Justamente por ser mais informal, portanto, a negociação e a contratação por WhatsApp exigem maior cuidado da parte. O assessoramento por um advogado é fundamental para evitar perdas na celebração do contrato e constituir da maneira devida as provas para proteger o contratante futuramente. As facilidades da tecnologia não devem ser causa de aumento de risco jurídico para o agente responsável.
NOTAS E REFERÊNCIAS
[1] Essa realidade ainda influencia grandemente nossa legislação, haja vista as disposições sobre contratos entre ausentes.
[2] MARTINS, Fran. Contratos e obrigações comerciais. 18. ed., rev., atual. e ampl. por Gustavo Saad Diniz. Rio de Janeiro: Forense, 2018; COELHO, Fábio Ulhoa. Curso de Direito comercial, v. 3. 13. ed. São Paulo, Saraiva, 2012. p. 62.
[3] TJMG. Apelação Cível n. 1.0000.16.052870-9/003, Comarca de Belo Horizonte. Relator: Des. Ramom Tácio. Julgamento em 2 maio 2018. Publicação em 3 maio 2018. Belo Horizonte: TJMG, 2018.

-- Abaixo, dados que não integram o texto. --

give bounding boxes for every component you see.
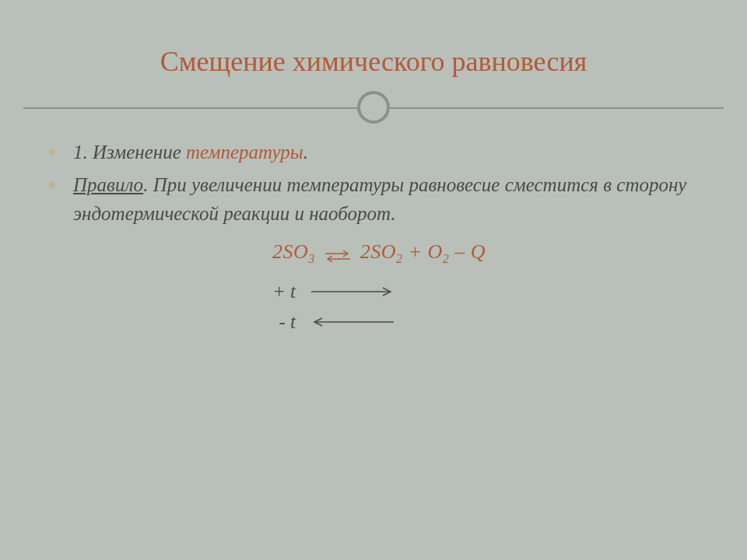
content-area: 1. Изменение температуры. Правило. При у…: [23, 131, 724, 337]
divider: [23, 92, 724, 123]
eq-left-sub: 3: [308, 252, 315, 265]
bullet1-suffix: .: [303, 142, 308, 163]
eq-left: 2SO: [272, 240, 308, 263]
eq-tail: – Q: [449, 240, 486, 263]
bullet2-rule-label: Правило: [73, 174, 143, 195]
bullet-item-2: Правило. При увеличении температуры равн…: [65, 171, 693, 228]
bullet-item-1: 1. Изменение температуры.: [65, 138, 693, 166]
bullet2-rest: . При увеличении температуры равновесие …: [73, 174, 686, 223]
divider-circle-icon: [357, 91, 390, 124]
eq-right-a: 2SO: [360, 240, 396, 263]
bullet1-highlight: температуры: [186, 142, 303, 163]
slide-title: Смещение химического равновесия: [23, 23, 724, 92]
temp-plus-label: + t: [268, 277, 296, 307]
slide: Смещение химического равновесия 1. Измен…: [23, 23, 724, 537]
bullet1-prefix: 1. Изменение: [73, 142, 186, 163]
equilibrium-arrow-icon: [324, 246, 352, 261]
temp-row-plus: + t: [268, 277, 693, 307]
arrow-left-icon: [310, 307, 395, 338]
temperature-rows: + t - t: [65, 277, 693, 338]
temp-minus-label: - t: [268, 307, 296, 338]
eq-plus1: + O: [402, 240, 442, 263]
arrow-right-icon: [310, 277, 395, 307]
chemical-equation: 2SO3 2SO2 + O2 – Q: [65, 240, 693, 266]
temp-row-minus: - t: [268, 307, 693, 338]
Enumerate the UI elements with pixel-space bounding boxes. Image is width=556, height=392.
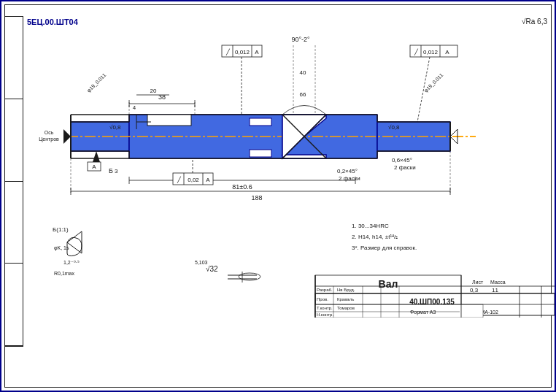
svg-marker-106 [67,231,82,253]
drawing-container: 5ЕЦ.00.ШТ04 √Ra 6,3 [0,0,556,392]
svg-text:Томаров: Томаров [337,306,355,310]
svg-text:0,2×45°: 0,2×45° [337,168,358,174]
svg-text:1,2⁻⁰·⁵: 1,2⁻⁰·⁵ [63,260,80,265]
svg-text:20: 20 [150,88,157,94]
svg-text:0,012: 0,012 [235,49,250,55]
svg-text:Формат А3: Формат А3 [410,310,436,315]
svg-text:√0,8: √0,8 [388,124,400,131]
svg-text:0,02: 0,02 [188,177,199,183]
svg-rect-31 [147,115,191,126]
svg-text:R0,1max: R0,1max [54,271,75,276]
svg-text:2. H14, h14, ±t¹⁴/₂: 2. H14, h14, ±t¹⁴/₂ [352,234,398,240]
svg-text:1. 30...34HRC: 1. 30...34HRC [352,223,389,229]
svg-text:4: 4 [133,104,136,111]
svg-text:2 фаски: 2 фаски [339,175,360,182]
svg-rect-6 [250,150,271,157]
svg-text:Центров: Центров [39,137,59,142]
svg-text:Краваль: Краваль [337,297,354,301]
svg-text:√32: √32 [206,265,218,273]
svg-text:Масса: Масса [490,280,506,285]
svg-text:90°-2°: 90°-2° [291,36,310,43]
svg-text:0,3: 0,3 [470,287,479,293]
svg-text:Б: Б [109,167,113,174]
svg-text:0,012: 0,012 [423,49,439,55]
svg-text:5,103: 5,103 [195,260,208,265]
svg-text:3*. Размер для справок.: 3*. Размер для справок. [352,245,417,251]
svg-text:A: A [445,49,449,55]
svg-text:38: 38 [158,93,166,101]
stamp-cell-3 [5,182,23,264]
svg-text:81±0.6: 81±0.6 [232,183,252,191]
svg-text:φ19_0.011: φ19_0.011 [86,72,108,94]
svg-text:Ось: Ось [45,130,54,135]
svg-text:φK, 1s: φK, 1s [54,245,69,251]
svg-text:√0,8: √0,8 [109,124,121,131]
stamp-cell-1 [5,17,23,99]
svg-text:Н.контр.: Н.контр. [317,312,333,317]
svg-text:A: A [92,164,96,170]
svg-text:A: A [255,49,259,55]
svg-text:A: A [206,177,210,183]
svg-text:188: 188 [251,194,262,201]
svg-text:Пров.: Пров. [317,297,328,301]
svg-text:0,6×45°: 0,6×45° [392,157,412,164]
svg-text:Лист: Лист [472,280,484,285]
svg-marker-60 [63,129,71,144]
svg-rect-5 [250,118,271,126]
stamp-cell-2 [5,99,23,182]
svg-text:Разраб.: Разраб. [317,288,333,292]
svg-text:Т.контр.: Т.контр. [317,306,333,310]
svg-text:Б(1:1): Б(1:1) [53,226,69,233]
stamp-cell-4 [5,264,23,346]
svg-text:2 фаски: 2 фаски [394,164,416,171]
svg-text:╱: ╱ [177,176,182,183]
svg-text:Нв Бруд.: Нв Бруд. [337,288,355,292]
svg-text:40: 40 [300,69,306,76]
svg-text:66: 66 [300,91,306,98]
main-drawing: 188 81±0.6 38 20 4 3 A Б Ось Центров [23,16,555,318]
svg-text:11: 11 [492,287,498,293]
svg-text:╱: ╱ [414,48,419,55]
svg-text:3: 3 [115,168,118,174]
svg-text:Вал: Вал [379,278,398,290]
left-stamps [4,16,23,347]
svg-marker-54 [93,151,100,162]
svg-text:╱: ╱ [225,48,231,55]
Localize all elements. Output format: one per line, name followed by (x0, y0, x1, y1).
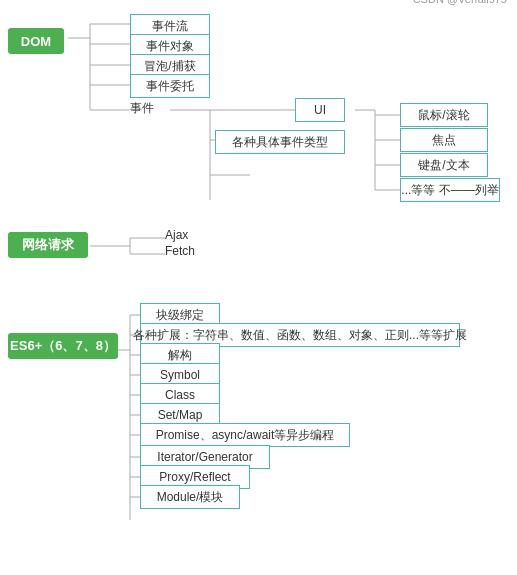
node-等等: ...等等 不——列举 (400, 178, 500, 202)
node-鼠标滚轮: 鼠标/滚轮 (400, 103, 488, 127)
es6-label: ES6+（6、7、8） (8, 333, 118, 359)
node-各种具体: 各种具体事件类型 (215, 130, 345, 154)
node-promise: Promise、async/await等异步编程 (140, 423, 350, 447)
node-module: Module/模块 (140, 485, 240, 509)
node-ajax: Ajax (165, 228, 188, 242)
node-UI: UI (295, 98, 345, 122)
node-fetch: Fetch (165, 244, 195, 258)
node-焦点: 焦点 (400, 128, 488, 152)
node-事件委托: 事件委托 (130, 74, 210, 98)
dom-label: DOM (8, 28, 64, 54)
footer-text: CSDN @Verfall975 (413, 0, 507, 5)
node-键盘文本: 键盘/文本 (400, 153, 488, 177)
node-事件: 事件 (130, 100, 154, 117)
network-label: 网络请求 (8, 232, 88, 258)
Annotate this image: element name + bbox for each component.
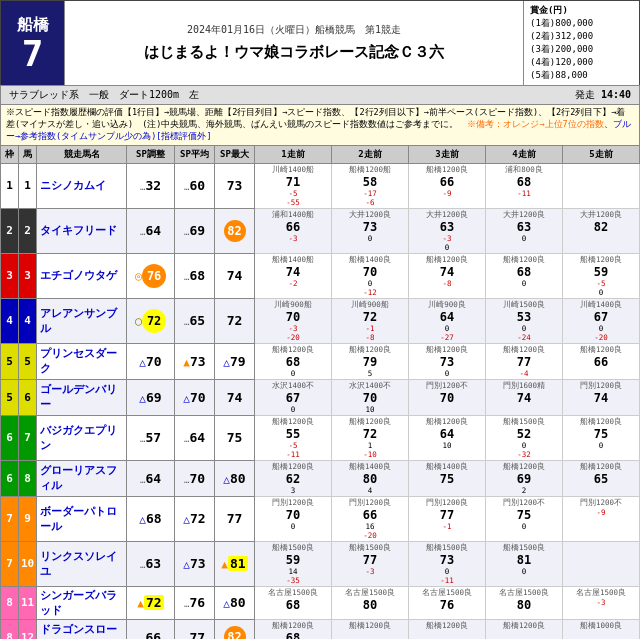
venue-box: 船橋 7	[1, 1, 65, 85]
prize-2: (2着)312,000	[530, 30, 633, 43]
col-header-r2: 2走前	[332, 145, 409, 163]
race-date: 2024年01月16日（火曜日）船橋競馬 第1競走	[185, 21, 403, 39]
prize-5: (5着)88,000	[530, 69, 633, 82]
prize-1: (1着)800,000	[530, 17, 633, 30]
note-text: ※スピード指数履歴欄の評価【1行目】→競馬場、距離【2行目列目】→スピード指数、…	[6, 107, 631, 141]
prize-4: (4着)120,000	[530, 56, 633, 69]
col-header-r1: 1走前	[255, 145, 332, 163]
race-number: 7	[22, 36, 44, 72]
col-header-name: 競走馬名	[37, 145, 127, 163]
col-header-uma: 馬	[19, 145, 37, 163]
header-top: 船橋 7 2024年01月16日（火曜日）船橋競馬 第1競走 はじまるよ！ウマ娘…	[0, 0, 640, 85]
col-header-sp-avg: SP平均	[175, 145, 215, 163]
note-box: ※スピード指数履歴欄の評価【1行目】→競馬場、距離【2行目列目】→スピード指数、…	[0, 104, 640, 145]
col-header-sp-max: SP最大	[215, 145, 255, 163]
col-header-r3: 3走前	[409, 145, 486, 163]
col-header-r5: 5走前	[563, 145, 640, 163]
prize-box: 賞金(円) (1着)800,000 (2着)312,000 (3着)200,00…	[524, 1, 639, 85]
col-header-r4: 4走前	[486, 145, 563, 163]
prize-3: (3着)200,000	[530, 43, 633, 56]
col-header-waku: 枠	[1, 145, 19, 163]
prize-header: 賞金(円)	[530, 4, 633, 17]
start-time: 発走 14:40	[575, 88, 631, 102]
header-center: 2024年01月16日（火曜日）船橋競馬 第1競走 はじまるよ！ウマ娘コラボレー…	[65, 1, 524, 85]
col-header-sp-adj: SP調整	[127, 145, 175, 163]
race-title: はじまるよ！ウマ娘コラボレース記念Ｃ３六	[140, 39, 448, 66]
main-table: 枠 馬 競走馬名 SP調整 SP平均 SP最大 1走前 2走前 3走前 4走前 …	[0, 145, 640, 639]
race-info-bar: サラブレッド系 一般 ダート1200m 左 発走 14:40	[0, 85, 640, 104]
race-info: サラブレッド系 一般 ダート1200m 左	[9, 88, 199, 102]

[4] TJSP; Apelação Cível 1019154-29.2020.8.26.0602; Relator (a): Tasso Duarte de Melo; Órgão Julgador: 12ª Câmara de Direito Privado; Foro de Sorocaba - 1ª Vara Cível; Data do Julgamento: 27/01/2022; Data de Registro: 27/01/2022; TJSP; Apelação Cível 1015476-17.2017.8.26.0309; Relator (a): Michel Chakur Farah; Órgão Julgador: 27ª Câmara de Direito Privado; Foro de Jundiaí - 1ª Vara Cível; Data do Julgamento: 31/08/2023; Data de Registro: 31/08/2023; TJSP; Apelação Cível 1016239-86.2022.8.26.0068; Relator (a): Mendes Pereira; Órgão Julgador: 15ª Câmara de Direito Privado; Foro de Barueri - 2ª Vara Cível; Data do Julgamento: 28/08/2023; Data de Registro: 28/08/2023
[5] TJSP. Apelação Cível 1014207-85.2017.8.26.0003; Relator (a): Cristina Zucchi; Órgão Julgador: 34ª Câmara de Direito Privado; Foro Regional III - Jabaquara - 3ª Vara Cível; Data do Julgamento: 19/07/2018; Data de Registro: 19/07/2018; TJSP. Apelação Cível 1126540-38.2021.8.26.0100; Relator (a): Lígia Araújo Bisogni; Órgão Julgador: 34ª Câmara de Direito Privado; Foro Central Cível - 2ª Vara Cível; Data do Julgamento: 01/08/2022; Data de Registro: 05/08/2022
[6] TJSP; Apelação Cível 1000243-58.2025.8.26.0063; Relator (a): Paulo Toledo; Órgão Julgador: Núcleo de Justiça 4.0 em Segundo Grau – Turma III (Direito Privado 3); Foro de Barra Bonita - 2ª Vara; Data do Julgamento: 21/10/2025; Data de Registro: 21/10/2025; TJSP; Apelação Cível 1003813-57.2024.8.26.0299; Relator (a): Rosangela Telles; Órgão Julgador: 31ª Câmara de Direito Privado; Foro de Jandira - 1ª Vara; Data do Julgamento: 10/10/2025; Data de Registro: 10/10/2025.